SOURCE MATERIAL —
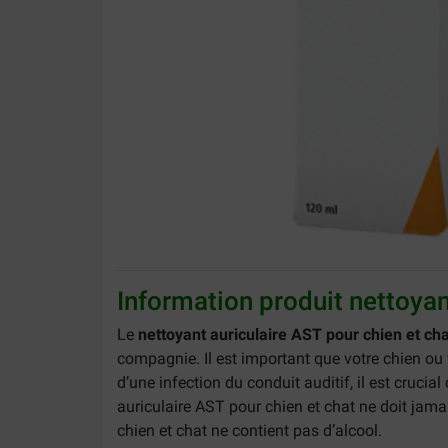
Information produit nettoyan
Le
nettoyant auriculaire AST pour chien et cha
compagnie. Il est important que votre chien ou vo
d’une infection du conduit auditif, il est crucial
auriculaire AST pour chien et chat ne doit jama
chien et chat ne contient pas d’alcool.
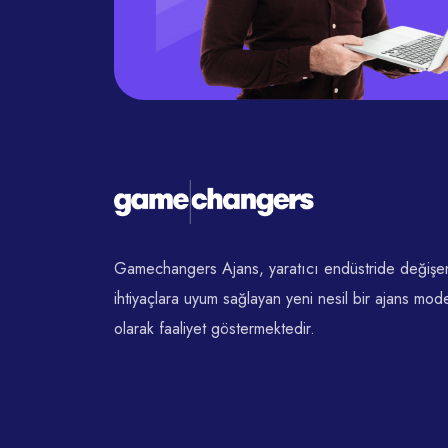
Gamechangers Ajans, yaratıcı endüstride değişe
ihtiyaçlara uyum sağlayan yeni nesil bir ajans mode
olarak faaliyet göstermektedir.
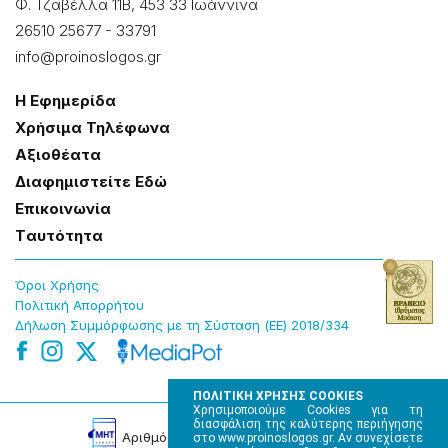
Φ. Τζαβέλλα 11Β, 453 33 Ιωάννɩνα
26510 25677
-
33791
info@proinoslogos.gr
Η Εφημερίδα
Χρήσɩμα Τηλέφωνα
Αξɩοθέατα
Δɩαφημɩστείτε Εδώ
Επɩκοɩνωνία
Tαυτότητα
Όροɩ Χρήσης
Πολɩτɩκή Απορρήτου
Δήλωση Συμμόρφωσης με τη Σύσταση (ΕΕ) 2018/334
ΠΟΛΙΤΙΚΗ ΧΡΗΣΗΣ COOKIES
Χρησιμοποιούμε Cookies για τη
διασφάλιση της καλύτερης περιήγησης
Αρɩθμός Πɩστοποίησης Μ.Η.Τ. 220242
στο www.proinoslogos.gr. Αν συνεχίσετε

WHAT TO DO —
Filter the records above for lines containing the word "auriculaire", and copy those lines.

ANSWER TO THE PROBLEM —
nettoyant auriculaire AST pour chien et cha
auriculaire AST pour chien et chat ne doit jama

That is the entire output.